O design de áudio é excepcional, construindo a cidade como uma tapeçaria de ruídos ambientes e diálogos sobre a vida no Equador entre crise financeira e a chance de glória esportiva. O resultado é impressionista, mas também genuinamente realista — poucos jogos conseguem esse equilíbrio.
A infância como território de exploração
O que torna Despelote tão especial é como ele captura aquela sensação única da infância onde tudo — desde uma poça d'água até uma conversa de adultos — pode se transformar em aventura. O jogo não tem objetivos claros ou missões tradicionais; em vez disso, oferece um playground de possibilidades. Você pode passar minutos apenas chutando uma bola contra a parede, observando como o som ecoa diferente em cada material, ou tentando decifrar os fragmentos de conversas dos adultos sobre política e futebol.
Essa liberdade é intencional. Cordero mencionou em entrevistas que queria recriar aquela sensação de tempo dilatado que só as crianças experimentam, onde uma tarde pode conter universos inteiros. E consegue: há momentos em que você está simplesmente deitado no chão da sala, ouvindo o rádio e vendo as nuvens passarem pela janela, e isso parece tão significativo quanto qualquer 'evento' tradicional de videogame.
Os detalhes que constroem um mundo
Os desenvolvedores preencheram Despelote com pequenos toques que transformam o jogo em uma cápsula do tempo. As propagandas de TV da época, os posters nas paredes, até mesmo o jeito que as pessoas se vestem — tudo foi meticulosamente pesquisado para recriar o Equador de 2001. Mas o que realmente impressiona são os elementos interativos que não servem a nenhum propósito além de reforçar a veracidade do mundo: você pode abrir todas as gavetas da cozinha da avó de Julián (cheias de utensílios aleatórios), folhear álbuns de fotos da família, ou tentar decifrar as anotações no caderno escolar.
Essa atenção aos detalhes se estende à representação das relações familiares. A dinâmica com a irmã mais nova, por exemplo, oscila entre a rivalidade típica e momentos genuínos de cumplicidade. Em uma cena memorável, ela insiste em brincar de 'escola' com você, assumindo o papel da professora — uma experiência que qualquer pessoa com irmãos mais novos reconhecerá imediatamente.
Futebol como metáfora
Embora o futebol permeie todo o jogo, Despelote vai muito além do esporte. O que Cordero e Valbuena capturam brilhantemente é como, para uma criança, o futebol pode ser tudo: linguagem, ritual de passagem, válvula de escape, até mesmo lente para entender o mundo adulto. As partidas improvisadas no parque não são sobre vencer ou perder, mas sobre pertencimento — e sobre como o esporte pode unir pessoas de diferentes origens, mesmo que temporariamente.

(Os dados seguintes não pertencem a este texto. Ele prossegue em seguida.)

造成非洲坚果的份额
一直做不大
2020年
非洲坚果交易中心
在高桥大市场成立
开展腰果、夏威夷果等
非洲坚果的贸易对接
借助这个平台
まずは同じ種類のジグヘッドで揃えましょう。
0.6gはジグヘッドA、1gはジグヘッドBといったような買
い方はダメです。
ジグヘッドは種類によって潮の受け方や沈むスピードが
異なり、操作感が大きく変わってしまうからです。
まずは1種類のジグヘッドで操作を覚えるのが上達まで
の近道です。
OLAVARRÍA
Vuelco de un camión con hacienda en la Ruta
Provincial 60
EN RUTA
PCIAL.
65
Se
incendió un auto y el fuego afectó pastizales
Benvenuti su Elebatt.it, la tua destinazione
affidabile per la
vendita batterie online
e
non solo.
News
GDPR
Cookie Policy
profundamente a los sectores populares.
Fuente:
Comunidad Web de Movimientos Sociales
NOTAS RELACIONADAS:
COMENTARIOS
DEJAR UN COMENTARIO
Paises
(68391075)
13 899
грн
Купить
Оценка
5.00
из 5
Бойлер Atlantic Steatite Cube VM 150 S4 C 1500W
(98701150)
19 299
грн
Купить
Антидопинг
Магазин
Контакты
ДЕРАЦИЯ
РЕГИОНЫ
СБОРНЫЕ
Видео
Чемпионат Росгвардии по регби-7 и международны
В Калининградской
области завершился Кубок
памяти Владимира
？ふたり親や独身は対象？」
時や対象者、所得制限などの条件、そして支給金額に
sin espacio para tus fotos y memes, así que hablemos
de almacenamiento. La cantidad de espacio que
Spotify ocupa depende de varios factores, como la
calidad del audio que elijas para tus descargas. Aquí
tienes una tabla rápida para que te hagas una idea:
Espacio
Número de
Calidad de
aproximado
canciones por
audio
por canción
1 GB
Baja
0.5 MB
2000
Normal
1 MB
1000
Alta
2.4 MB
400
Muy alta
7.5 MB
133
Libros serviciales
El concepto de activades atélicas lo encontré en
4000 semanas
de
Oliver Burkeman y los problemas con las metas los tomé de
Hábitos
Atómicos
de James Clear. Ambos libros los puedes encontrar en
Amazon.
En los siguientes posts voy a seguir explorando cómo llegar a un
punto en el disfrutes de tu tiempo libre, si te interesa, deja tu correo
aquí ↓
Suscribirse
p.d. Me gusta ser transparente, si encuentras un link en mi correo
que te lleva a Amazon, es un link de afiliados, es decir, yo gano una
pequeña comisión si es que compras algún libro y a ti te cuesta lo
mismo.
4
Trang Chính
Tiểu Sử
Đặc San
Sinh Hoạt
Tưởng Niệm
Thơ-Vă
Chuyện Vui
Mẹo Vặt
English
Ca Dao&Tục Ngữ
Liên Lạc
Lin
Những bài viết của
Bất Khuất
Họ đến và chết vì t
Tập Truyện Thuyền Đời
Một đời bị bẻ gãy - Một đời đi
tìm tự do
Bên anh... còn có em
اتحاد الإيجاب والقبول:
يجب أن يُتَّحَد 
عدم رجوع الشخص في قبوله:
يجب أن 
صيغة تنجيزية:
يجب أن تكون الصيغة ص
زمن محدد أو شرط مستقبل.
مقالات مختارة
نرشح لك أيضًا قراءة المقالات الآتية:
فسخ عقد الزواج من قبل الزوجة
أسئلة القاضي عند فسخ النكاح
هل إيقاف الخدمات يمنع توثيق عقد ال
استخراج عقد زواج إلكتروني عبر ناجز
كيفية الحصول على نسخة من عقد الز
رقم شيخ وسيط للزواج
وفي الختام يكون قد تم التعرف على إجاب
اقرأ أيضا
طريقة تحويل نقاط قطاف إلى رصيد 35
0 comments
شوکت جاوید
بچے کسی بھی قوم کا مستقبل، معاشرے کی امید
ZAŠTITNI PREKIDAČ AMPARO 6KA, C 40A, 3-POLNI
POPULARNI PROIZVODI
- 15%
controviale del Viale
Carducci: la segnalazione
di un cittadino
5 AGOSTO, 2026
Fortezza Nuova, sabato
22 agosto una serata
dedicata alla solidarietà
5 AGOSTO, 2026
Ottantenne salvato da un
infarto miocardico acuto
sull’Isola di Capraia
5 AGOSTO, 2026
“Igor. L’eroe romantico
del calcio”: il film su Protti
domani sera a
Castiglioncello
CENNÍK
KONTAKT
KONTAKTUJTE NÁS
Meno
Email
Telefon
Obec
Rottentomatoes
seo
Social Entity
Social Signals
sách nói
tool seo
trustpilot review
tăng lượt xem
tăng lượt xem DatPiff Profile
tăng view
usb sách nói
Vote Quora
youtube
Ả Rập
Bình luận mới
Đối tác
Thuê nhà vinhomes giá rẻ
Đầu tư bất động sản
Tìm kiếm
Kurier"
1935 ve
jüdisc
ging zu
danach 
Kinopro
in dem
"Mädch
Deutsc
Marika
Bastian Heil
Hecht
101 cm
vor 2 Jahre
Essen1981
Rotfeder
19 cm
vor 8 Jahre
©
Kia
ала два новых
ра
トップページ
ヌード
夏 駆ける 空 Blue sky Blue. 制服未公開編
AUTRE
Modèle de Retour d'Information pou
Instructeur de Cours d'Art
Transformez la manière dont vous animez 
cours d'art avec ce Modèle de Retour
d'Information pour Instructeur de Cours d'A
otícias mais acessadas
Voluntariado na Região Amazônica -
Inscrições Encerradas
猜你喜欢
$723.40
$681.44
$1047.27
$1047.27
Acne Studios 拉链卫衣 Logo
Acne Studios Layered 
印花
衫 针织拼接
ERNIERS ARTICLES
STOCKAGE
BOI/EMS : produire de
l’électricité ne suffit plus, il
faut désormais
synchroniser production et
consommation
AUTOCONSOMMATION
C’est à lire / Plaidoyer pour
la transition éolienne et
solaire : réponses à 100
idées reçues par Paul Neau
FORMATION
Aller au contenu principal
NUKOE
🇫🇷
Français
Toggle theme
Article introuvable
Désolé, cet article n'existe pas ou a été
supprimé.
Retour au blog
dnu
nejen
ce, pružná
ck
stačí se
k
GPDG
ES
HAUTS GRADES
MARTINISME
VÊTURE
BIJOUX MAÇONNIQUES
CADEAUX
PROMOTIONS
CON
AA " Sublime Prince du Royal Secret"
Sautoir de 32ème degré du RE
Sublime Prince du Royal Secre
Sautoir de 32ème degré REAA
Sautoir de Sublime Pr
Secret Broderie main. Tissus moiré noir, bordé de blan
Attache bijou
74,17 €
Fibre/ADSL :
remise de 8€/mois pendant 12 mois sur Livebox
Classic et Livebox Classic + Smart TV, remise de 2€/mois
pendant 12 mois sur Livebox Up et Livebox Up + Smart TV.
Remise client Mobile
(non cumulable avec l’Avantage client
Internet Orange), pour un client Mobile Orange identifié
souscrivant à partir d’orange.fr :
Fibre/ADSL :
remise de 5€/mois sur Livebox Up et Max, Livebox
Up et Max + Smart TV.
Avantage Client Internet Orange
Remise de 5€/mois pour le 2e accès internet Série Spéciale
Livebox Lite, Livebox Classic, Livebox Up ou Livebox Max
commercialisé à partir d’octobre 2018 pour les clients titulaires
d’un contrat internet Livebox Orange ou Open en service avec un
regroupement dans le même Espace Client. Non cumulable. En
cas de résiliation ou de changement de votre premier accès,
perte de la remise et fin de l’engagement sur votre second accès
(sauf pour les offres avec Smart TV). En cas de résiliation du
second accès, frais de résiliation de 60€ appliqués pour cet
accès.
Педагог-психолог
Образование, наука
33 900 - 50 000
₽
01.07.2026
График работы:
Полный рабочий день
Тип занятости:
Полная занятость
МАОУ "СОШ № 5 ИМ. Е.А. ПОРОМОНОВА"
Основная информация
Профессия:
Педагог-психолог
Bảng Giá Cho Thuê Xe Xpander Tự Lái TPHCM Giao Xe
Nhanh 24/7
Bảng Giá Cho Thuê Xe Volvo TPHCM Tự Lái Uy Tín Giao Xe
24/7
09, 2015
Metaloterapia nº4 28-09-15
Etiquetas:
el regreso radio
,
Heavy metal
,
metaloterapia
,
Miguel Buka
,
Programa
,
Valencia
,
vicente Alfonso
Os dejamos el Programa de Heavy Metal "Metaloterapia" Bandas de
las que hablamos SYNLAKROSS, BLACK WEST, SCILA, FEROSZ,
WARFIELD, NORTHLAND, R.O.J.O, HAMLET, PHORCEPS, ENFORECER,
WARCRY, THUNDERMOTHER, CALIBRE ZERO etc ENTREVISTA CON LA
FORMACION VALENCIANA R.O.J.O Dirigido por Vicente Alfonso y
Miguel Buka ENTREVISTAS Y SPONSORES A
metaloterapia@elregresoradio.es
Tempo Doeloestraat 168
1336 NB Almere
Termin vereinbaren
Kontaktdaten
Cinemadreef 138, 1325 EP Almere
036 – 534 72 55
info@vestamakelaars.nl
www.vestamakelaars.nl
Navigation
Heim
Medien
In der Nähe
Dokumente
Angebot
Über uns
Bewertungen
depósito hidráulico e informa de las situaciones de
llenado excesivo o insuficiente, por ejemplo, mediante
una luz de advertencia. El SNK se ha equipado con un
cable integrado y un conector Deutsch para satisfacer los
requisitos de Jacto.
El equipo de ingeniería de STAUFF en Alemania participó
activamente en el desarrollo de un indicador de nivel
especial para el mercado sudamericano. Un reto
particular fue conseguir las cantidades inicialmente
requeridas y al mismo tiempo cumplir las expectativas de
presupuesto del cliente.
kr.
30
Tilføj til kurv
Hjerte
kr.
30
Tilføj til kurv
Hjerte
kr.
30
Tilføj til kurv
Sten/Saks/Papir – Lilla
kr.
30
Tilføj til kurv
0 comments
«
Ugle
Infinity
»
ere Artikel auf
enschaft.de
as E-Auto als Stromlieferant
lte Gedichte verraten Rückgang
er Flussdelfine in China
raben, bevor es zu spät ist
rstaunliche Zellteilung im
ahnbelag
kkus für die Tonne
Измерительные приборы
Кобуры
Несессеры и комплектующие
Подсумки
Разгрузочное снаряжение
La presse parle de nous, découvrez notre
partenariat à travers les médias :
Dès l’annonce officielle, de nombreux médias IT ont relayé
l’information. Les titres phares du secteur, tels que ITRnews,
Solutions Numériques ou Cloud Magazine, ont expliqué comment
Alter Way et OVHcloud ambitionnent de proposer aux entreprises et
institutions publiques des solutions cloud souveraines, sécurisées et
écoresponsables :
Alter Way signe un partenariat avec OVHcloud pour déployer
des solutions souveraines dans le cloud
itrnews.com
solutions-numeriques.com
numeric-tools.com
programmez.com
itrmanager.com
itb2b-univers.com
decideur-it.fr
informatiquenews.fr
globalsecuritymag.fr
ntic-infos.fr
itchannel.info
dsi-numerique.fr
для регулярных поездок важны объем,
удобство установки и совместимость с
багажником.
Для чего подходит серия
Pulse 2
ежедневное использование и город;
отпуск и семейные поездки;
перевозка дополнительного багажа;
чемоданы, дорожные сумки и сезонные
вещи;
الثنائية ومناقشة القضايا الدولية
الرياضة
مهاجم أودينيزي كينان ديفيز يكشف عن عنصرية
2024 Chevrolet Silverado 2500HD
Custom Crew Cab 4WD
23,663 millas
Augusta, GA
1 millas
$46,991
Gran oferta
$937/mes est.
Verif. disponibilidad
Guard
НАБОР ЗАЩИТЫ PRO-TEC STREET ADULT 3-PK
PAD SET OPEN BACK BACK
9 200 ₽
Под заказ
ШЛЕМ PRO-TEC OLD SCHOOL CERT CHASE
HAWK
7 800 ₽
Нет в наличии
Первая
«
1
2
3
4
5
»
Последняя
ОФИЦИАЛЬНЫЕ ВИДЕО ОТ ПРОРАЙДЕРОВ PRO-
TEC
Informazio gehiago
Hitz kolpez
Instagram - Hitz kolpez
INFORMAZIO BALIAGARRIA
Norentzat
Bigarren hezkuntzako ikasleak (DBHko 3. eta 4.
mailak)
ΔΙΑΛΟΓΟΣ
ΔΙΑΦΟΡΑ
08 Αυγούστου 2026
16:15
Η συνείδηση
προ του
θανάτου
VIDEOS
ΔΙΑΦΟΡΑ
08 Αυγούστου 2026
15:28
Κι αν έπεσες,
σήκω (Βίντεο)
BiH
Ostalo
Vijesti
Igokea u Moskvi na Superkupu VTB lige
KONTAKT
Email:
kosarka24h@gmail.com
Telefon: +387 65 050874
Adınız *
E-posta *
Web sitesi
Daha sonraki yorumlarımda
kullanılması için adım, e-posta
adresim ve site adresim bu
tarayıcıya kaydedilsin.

Há uma cena particularmente poderosa onde Julián, após ouvir os adultos discutirem sobre a crise econômica, tenta entender o conceito abstrato de 'dinheiro' através do futebol: se os jogadores são caros, ele raciocina, talvez possam ser comprados com figurinhas ou bolas de gude. Essa inocência frente a problemas complexos é um dos muitos momentos onde Despelote mostra sua profundidade emocional.
O peso (e a leveza) da nostalgia
O que poderia ser uma simples viagem sentimental se transforma em algo mais complexo graças à honestidade do jogo. Despelote não romantiza a infância — mostra seus medos, frustrações e tédios junto com as alegrias. Há momentos de solidão, como quando Julián fica trancado em casa enquanto os amigos brincam lá fora, ou quando tenta (e falha) em acompanhar as conversas dos meninos mais velhos.
Mas também há uma celebração daquela resiliência infantil que nos faz superar pequenas tragédias cotidianas com facilidade. Um minuto você está devastado porque derrubou seu sorvete; no seguinte, já está completamente absorvido por uma nova descoberta. Essa oscilação emocional é capturada com uma naturalidade rara em jogos, sem didatismo ou explicações excessivas.